REQUIREMENT
Return the data exactly, without pictures.

GIVEN RECORDS
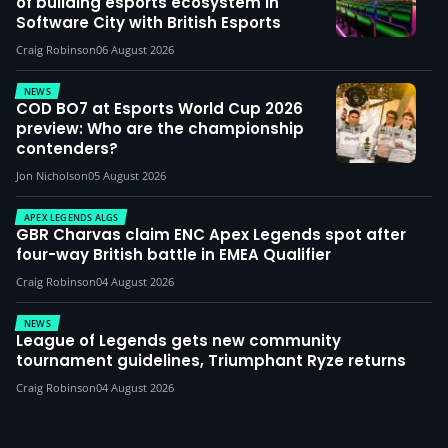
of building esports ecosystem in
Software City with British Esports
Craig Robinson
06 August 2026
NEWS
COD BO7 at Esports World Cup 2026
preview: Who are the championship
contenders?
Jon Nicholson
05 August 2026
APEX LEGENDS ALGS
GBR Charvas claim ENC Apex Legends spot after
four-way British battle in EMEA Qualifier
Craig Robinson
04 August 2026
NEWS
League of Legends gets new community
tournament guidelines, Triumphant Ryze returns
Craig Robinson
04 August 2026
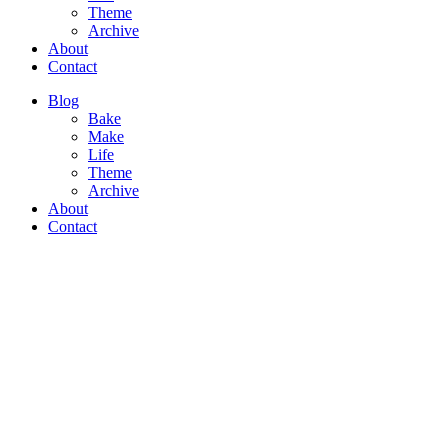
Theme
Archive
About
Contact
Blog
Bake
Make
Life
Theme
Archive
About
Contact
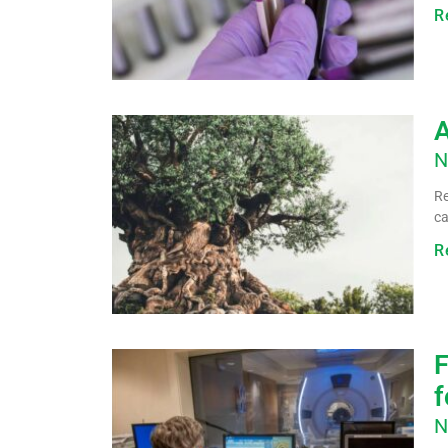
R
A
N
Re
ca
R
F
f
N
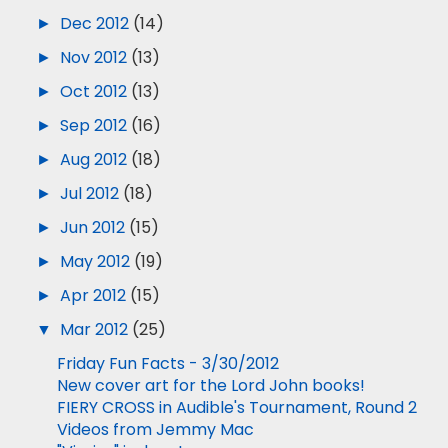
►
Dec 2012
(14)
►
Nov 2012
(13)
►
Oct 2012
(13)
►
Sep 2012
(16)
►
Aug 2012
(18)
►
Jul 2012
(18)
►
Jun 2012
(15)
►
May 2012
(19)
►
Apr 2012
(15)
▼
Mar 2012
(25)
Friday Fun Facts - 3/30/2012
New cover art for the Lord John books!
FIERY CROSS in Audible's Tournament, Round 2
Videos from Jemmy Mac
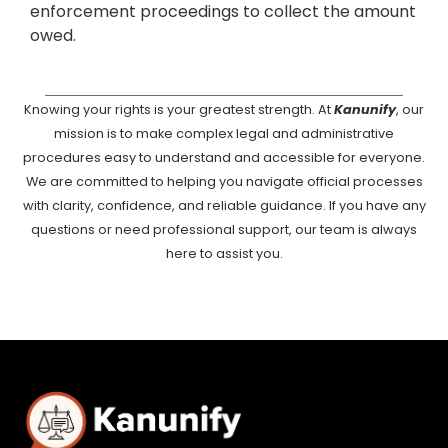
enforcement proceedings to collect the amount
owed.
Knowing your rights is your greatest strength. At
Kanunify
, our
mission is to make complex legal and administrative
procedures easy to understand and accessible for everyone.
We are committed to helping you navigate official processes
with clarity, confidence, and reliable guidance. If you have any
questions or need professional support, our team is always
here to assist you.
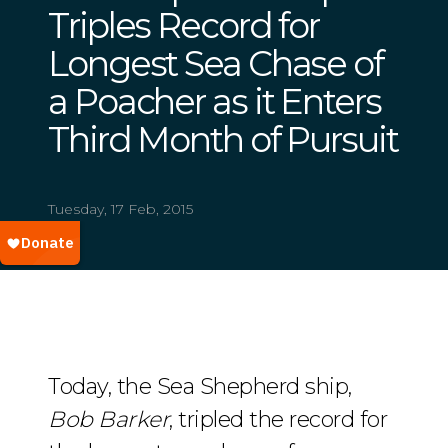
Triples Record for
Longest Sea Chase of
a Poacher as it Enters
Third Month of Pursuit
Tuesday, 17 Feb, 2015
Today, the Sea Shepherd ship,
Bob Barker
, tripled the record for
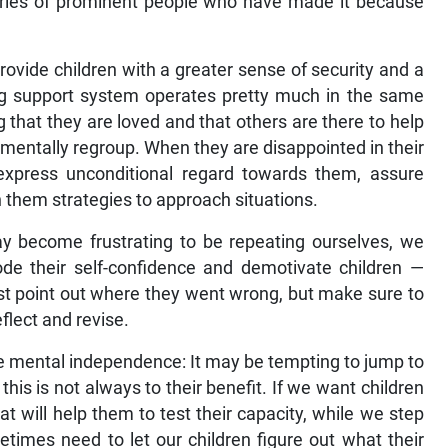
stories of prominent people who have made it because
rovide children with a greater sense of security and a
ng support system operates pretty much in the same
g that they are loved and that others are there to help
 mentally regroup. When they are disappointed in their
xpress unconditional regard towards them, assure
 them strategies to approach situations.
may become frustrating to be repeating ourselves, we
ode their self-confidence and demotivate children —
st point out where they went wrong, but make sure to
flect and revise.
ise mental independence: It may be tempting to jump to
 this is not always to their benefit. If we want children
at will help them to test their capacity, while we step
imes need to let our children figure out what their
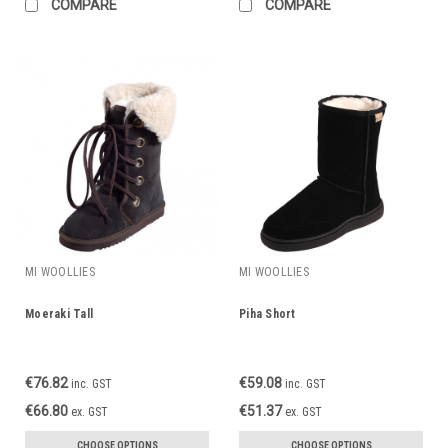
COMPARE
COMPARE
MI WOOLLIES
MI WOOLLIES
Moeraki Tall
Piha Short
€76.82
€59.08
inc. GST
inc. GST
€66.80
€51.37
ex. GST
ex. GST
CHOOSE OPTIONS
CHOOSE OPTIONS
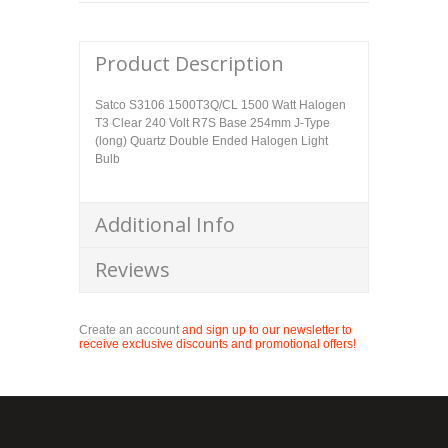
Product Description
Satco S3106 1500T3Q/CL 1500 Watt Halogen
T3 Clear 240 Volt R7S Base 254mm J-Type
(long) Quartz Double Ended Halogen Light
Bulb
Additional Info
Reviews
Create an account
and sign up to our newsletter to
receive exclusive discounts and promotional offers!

EXERCISE OUTPUT
of building esports ecosystem in
Software City with British Esports
Craig Robinson
06 August 2026
NEWS
COD BO7 at Esports World Cup 2026
preview: Who are the championship
contenders?
Jon Nicholson
05 August 2026
APEX LEGENDS ALGS
GBR Charvas claim ENC Apex Legends spot after
four-way British battle in EMEA Qualifier
Craig Robinson
04 August 2026
NEWS
League of Legends gets new community
tournament guidelines, Triumphant Ryze returns
Craig Robinson
04 August 2026
Theme
Archive
About
Contact
Blog
Bake
Make
Life
Theme
Archive
About
Contact
R
A
N
Re
ca
R
F
f
N
►
Dec 2012
(14)
►
Nov 2012
(13)
►
Oct 2012
(13)
►
Sep 2012
(16)
►
Aug 2012
(18)
►
Jul 2012
(18)
►
Jun 2012
(15)
►
May 2012
(19)
►
Apr 2012
(15)
▼
Mar 2012
(25)
Friday Fun Facts - 3/30/2012
New cover art for the Lord John books!
FIERY CROSS in Audible's Tournament, Round 2
Videos from Jemmy Mac
enforcement proceedings to collect the amount
owed.
Knowing your rights is your greatest strength. At
Kanunify
, our
mission is to make complex legal and administrative
procedures easy to understand and accessible for everyone.
We are committed to helping you navigate official processes
with clarity, confidence, and reliable guidance. If you have any
questions or need professional support, our team is always
here to assist you.
Triples Record for
Longest Sea Chase of
a Poacher as it Enters
Third Month of Pursuit
Tuesday, 17 Feb, 2015
Today, the Sea Shepherd ship,
Bob Barker
, tripled the record for
stories of prominent people who have made it because
rovide children with a greater sense of security and a
ng support system operates pretty much in the same
g that they are loved and that others are there to help
 mentally regroup. When they are disappointed in their
xpress unconditional regard towards them, assure
 them strategies to approach situations.
may become frustrating to be repeating ourselves, we
ode their self-confidence and demotivate children —
st point out where they went wrong, but make sure to
flect and revise.
ise mental independence: It may be tempting to jump to
 this is not always to their benefit. If we want children
at will help them to test their capacity, while we step
imes need to let our children figure out what their
COMPARE
COMPARE
MI WOOLLIES
MI WOOLLIES
Moeraki Tall
Piha Short
€76.82
€59.08
inc. GST
inc. GST
€66.80
€51.37
ex. GST
ex. GST
CHOOSE OPTIONS
CHOOSE OPTIONS
Product Description
Satco S3106 1500T3Q/CL 1500 Watt Halogen
T3 Clear 240 Volt R7S Base 254mm J-Type
(long) Quartz Double Ended Halogen Light
Bulb
Additional Info
Reviews
Create an account
and sign up to our newsletter to
receive exclusive discounts and promotional offers!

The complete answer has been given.